Role of GluR2 expression in AMPA‐induced toxicity in cultured murine cerebral cortical neurons

α‐Amino‐3‐hydroxy‐5‐methyl‐4‐isoxazolepropionic acid receptor (AMPA‐R)‐mediated neurotoxicity was studied in relation to subunit expression and the presence of Ca 2+ ‐permeable receptor channels. AMPA‐mediated toxicity had two components: 1) a direct AMPA‐R‐mediated component, which was not due to Ca 2+ influx through voltage‐gated Ca 2+ channels, reversal of the Na + /Ca 2+ exchanger or release of calcium from dantrolene‐sensitive intracellular Ca 2+ stores, and 2) a minor, indirect component involving activation of NMDA receptor channels, because of glutamate release and removal of the Mg 2+ block of the NMDA receptor on AMPA‐R stimulation. The involvement of Ca 2+ influx through AMPA‐R was also examined. The number of neurons possessing Ca 2+ ‐permeable AMPA‐R increased during culture development, concurrently with an increasing susceptibility for AMPA‐induced toxicity during development.
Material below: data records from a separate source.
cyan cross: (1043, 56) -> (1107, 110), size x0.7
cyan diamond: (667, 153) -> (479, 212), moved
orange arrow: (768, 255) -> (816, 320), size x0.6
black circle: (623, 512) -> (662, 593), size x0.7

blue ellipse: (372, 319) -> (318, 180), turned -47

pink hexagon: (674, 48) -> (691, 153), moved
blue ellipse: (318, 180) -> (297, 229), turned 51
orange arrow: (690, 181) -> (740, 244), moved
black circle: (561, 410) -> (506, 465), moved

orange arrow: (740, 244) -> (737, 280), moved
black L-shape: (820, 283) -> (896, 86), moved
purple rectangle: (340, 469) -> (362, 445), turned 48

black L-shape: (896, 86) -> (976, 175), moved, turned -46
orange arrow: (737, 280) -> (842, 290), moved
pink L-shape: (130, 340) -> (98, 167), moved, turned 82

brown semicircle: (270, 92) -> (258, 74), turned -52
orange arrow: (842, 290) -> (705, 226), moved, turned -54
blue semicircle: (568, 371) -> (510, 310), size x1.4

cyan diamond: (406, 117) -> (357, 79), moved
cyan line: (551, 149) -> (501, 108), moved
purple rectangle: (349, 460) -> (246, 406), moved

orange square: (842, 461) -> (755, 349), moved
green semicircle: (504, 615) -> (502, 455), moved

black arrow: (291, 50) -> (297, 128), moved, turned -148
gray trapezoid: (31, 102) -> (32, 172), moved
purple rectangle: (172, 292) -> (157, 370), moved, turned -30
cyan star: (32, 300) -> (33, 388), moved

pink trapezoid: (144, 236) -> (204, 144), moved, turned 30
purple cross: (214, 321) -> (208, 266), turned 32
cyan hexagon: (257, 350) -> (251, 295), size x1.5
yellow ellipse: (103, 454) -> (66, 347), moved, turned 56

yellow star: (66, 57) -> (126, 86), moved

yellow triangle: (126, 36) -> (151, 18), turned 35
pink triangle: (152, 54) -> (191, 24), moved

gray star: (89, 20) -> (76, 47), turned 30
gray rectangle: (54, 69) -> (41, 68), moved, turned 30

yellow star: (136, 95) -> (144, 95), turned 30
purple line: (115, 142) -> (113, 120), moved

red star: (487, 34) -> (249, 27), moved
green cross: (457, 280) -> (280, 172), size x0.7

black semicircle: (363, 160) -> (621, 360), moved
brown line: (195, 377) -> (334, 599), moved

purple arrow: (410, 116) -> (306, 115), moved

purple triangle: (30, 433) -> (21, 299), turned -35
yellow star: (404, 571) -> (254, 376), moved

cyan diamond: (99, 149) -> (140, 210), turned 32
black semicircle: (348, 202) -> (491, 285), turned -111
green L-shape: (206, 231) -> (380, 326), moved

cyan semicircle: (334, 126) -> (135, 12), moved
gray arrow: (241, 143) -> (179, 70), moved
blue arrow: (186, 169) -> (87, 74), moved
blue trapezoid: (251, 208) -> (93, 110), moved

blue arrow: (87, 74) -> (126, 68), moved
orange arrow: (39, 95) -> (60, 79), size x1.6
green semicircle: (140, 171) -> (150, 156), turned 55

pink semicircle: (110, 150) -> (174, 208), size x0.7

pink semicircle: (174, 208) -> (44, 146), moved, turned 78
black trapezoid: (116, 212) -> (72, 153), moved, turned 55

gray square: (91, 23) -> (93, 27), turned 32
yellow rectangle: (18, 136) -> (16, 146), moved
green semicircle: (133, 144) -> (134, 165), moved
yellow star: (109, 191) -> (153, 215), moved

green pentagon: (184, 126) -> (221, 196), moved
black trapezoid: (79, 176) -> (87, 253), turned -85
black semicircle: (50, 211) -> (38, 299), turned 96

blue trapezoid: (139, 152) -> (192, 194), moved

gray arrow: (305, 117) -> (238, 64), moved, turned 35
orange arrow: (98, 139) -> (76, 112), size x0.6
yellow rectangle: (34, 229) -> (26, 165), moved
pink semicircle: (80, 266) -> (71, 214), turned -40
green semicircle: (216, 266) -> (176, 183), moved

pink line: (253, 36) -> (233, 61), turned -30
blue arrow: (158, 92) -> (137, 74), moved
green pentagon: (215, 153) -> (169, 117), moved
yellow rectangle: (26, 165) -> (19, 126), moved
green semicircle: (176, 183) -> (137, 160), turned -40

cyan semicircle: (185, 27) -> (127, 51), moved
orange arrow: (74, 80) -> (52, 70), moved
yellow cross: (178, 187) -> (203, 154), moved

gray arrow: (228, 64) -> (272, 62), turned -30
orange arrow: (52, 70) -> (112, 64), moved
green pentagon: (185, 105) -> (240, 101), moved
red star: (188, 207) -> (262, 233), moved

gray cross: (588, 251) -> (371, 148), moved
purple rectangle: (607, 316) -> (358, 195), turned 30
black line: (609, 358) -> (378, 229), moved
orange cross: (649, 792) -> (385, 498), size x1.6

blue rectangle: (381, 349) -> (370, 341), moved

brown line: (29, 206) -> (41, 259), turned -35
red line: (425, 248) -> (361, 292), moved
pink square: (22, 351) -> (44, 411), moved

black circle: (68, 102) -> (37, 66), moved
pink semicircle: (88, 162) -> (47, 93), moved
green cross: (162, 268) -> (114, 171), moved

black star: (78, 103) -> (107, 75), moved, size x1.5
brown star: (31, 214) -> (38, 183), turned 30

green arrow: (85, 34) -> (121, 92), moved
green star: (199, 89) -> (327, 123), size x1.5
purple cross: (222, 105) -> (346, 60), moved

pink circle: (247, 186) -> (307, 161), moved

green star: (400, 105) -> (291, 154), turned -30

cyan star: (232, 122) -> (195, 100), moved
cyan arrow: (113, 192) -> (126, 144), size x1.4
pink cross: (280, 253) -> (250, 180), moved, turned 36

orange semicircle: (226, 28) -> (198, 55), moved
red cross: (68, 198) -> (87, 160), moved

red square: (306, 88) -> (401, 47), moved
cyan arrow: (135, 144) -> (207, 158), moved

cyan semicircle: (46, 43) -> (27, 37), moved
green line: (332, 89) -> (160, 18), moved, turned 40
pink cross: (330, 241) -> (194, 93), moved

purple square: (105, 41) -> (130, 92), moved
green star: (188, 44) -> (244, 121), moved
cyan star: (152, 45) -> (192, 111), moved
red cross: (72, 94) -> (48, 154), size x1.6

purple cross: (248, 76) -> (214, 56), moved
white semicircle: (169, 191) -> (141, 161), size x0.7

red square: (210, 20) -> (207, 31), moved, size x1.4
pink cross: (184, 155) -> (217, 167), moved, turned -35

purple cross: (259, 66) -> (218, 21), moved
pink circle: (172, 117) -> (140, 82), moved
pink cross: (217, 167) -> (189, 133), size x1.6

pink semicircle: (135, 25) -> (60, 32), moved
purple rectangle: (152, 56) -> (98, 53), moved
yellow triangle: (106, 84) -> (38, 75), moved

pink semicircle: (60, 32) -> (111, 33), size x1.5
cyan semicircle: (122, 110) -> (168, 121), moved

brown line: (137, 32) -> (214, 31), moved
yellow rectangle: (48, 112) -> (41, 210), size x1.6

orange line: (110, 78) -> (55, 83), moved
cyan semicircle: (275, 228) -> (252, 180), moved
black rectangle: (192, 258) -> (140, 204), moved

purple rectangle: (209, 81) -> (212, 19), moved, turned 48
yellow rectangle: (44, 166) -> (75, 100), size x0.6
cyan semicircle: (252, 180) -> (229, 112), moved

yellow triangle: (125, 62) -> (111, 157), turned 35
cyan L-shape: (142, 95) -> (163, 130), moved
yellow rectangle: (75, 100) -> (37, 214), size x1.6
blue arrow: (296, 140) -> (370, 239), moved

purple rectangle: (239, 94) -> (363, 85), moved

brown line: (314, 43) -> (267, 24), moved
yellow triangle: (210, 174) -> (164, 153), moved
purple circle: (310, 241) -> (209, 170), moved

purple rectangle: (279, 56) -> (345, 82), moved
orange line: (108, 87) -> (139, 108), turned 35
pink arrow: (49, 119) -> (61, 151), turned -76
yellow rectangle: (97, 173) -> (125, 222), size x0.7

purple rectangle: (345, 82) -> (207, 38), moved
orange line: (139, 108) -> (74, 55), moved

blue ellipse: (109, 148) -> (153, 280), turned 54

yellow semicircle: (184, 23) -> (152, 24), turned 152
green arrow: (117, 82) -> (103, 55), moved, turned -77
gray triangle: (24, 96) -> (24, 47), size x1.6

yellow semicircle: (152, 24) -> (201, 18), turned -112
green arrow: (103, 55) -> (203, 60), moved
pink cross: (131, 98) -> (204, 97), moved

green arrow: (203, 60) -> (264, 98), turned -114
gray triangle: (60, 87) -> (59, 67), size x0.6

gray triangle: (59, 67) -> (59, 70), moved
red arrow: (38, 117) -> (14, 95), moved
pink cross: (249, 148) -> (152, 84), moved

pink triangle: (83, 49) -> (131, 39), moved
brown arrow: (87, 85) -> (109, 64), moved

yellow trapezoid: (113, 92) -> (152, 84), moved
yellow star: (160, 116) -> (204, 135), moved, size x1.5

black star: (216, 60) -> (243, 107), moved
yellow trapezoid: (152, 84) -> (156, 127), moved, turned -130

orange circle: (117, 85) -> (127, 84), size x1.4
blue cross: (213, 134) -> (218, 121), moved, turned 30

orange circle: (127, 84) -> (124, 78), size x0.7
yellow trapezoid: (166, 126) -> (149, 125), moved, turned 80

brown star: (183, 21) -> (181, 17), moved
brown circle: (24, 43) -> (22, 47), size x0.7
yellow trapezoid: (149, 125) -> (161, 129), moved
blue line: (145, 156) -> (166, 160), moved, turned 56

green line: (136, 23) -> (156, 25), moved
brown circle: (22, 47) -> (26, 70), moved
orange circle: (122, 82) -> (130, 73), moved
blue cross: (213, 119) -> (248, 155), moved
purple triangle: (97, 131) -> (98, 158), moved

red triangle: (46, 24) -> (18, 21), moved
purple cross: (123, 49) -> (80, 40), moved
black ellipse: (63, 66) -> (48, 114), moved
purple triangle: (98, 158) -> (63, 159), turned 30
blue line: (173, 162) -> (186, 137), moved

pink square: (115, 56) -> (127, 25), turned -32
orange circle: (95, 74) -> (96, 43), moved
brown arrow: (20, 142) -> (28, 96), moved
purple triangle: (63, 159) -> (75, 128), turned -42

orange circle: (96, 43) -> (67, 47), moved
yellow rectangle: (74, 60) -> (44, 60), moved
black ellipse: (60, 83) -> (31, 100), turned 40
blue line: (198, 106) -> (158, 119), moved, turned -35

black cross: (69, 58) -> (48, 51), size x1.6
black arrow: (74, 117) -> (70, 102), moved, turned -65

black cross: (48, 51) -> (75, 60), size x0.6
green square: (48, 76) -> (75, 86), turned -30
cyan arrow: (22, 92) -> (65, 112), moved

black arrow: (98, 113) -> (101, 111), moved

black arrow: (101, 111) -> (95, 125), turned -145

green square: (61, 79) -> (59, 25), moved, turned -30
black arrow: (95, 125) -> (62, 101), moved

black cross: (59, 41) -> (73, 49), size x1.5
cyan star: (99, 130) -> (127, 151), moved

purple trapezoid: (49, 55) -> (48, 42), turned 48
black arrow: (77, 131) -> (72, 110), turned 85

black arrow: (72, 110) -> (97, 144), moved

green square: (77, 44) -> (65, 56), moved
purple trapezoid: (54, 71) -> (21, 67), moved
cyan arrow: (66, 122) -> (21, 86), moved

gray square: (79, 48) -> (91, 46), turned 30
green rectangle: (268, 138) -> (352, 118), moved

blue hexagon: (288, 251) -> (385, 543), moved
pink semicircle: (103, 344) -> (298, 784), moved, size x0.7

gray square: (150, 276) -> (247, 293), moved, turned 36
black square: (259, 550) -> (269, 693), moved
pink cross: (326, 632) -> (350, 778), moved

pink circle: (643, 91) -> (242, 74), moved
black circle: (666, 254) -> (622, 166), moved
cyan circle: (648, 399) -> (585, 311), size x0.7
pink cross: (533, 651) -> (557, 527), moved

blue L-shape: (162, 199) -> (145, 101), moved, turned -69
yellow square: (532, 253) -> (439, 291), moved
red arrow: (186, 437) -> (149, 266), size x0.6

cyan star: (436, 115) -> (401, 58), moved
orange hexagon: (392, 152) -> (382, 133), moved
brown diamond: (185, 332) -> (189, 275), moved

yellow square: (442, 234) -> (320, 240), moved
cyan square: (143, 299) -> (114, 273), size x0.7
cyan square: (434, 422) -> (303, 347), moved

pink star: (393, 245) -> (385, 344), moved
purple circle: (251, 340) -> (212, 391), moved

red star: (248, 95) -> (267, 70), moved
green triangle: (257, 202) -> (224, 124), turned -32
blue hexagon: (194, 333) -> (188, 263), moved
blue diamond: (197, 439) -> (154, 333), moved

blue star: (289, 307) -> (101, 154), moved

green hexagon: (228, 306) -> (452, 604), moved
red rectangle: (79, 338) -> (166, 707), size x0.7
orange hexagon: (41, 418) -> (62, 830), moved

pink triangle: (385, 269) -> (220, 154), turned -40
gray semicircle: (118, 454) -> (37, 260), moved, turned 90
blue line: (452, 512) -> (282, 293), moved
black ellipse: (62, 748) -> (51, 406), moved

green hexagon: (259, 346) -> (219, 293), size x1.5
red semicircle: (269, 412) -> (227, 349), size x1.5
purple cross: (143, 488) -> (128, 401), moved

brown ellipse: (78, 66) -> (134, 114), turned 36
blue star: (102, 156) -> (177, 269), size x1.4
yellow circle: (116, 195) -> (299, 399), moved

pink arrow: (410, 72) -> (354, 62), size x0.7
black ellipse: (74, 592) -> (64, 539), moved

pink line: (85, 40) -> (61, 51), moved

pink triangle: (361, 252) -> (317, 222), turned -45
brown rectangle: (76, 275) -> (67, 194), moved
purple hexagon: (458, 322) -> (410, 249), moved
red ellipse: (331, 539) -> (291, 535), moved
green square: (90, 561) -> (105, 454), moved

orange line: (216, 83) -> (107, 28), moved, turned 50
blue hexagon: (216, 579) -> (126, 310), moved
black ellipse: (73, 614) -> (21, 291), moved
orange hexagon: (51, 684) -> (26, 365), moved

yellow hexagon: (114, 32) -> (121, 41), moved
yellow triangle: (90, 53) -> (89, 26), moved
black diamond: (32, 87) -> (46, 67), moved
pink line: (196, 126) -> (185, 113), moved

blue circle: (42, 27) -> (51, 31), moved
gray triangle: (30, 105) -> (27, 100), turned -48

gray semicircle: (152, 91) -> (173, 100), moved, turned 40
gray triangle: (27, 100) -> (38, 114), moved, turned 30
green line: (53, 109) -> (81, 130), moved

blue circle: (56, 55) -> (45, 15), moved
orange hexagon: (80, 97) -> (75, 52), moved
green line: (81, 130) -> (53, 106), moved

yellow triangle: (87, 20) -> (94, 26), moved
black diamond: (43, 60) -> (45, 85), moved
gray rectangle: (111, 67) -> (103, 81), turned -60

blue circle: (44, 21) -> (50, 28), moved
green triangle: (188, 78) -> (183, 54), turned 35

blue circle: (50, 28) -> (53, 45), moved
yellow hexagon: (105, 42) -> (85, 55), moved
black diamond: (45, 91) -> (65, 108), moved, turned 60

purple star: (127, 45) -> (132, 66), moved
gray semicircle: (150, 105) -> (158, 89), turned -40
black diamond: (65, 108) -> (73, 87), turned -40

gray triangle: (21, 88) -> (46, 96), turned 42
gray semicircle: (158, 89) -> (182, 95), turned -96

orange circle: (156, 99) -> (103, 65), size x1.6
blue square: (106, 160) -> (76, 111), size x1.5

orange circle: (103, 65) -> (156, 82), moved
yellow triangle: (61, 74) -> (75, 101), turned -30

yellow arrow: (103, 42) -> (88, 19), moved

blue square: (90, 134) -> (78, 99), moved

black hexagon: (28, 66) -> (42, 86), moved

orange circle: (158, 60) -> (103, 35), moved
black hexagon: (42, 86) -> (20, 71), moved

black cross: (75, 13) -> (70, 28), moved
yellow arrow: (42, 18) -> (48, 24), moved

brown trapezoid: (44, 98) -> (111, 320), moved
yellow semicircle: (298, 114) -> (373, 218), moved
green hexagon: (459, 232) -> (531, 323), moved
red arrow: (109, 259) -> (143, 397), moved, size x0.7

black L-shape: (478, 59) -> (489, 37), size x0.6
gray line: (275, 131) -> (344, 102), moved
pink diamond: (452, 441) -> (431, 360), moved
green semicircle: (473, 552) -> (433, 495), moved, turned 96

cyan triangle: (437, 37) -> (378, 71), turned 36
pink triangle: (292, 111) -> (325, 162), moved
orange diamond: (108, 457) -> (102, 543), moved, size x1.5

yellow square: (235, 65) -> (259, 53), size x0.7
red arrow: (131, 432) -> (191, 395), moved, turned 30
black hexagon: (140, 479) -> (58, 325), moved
GluR2( R ) levels also increased during development, and channel blockers of Ca 2+ ‐permeable AMPA‐R lacking the GluR2( R ) subunit (spermine and philanthotoxin) failed to prevent neurotoxicity or increases in [Ca 2+ ] i . Thus, the direct AMPA‐R‐mediated toxicity may be explained by initiation of cell death by Ca 2+ fluxing through AMPA‐R containing GluR2( R ). The components of direct AMPA‐R‐mediated toxicity are proposed to be 1) toxicity mediated by GluR2( R )‐lacking AMPA‐R and 2) toxicity mediated by low‐Ca 2+ ‐permeability AMPA‐R containing GluR2( R ). J. Neurosci. Res. 65:267–277, 2001. © 2001 Wiley‐Liss, Inc.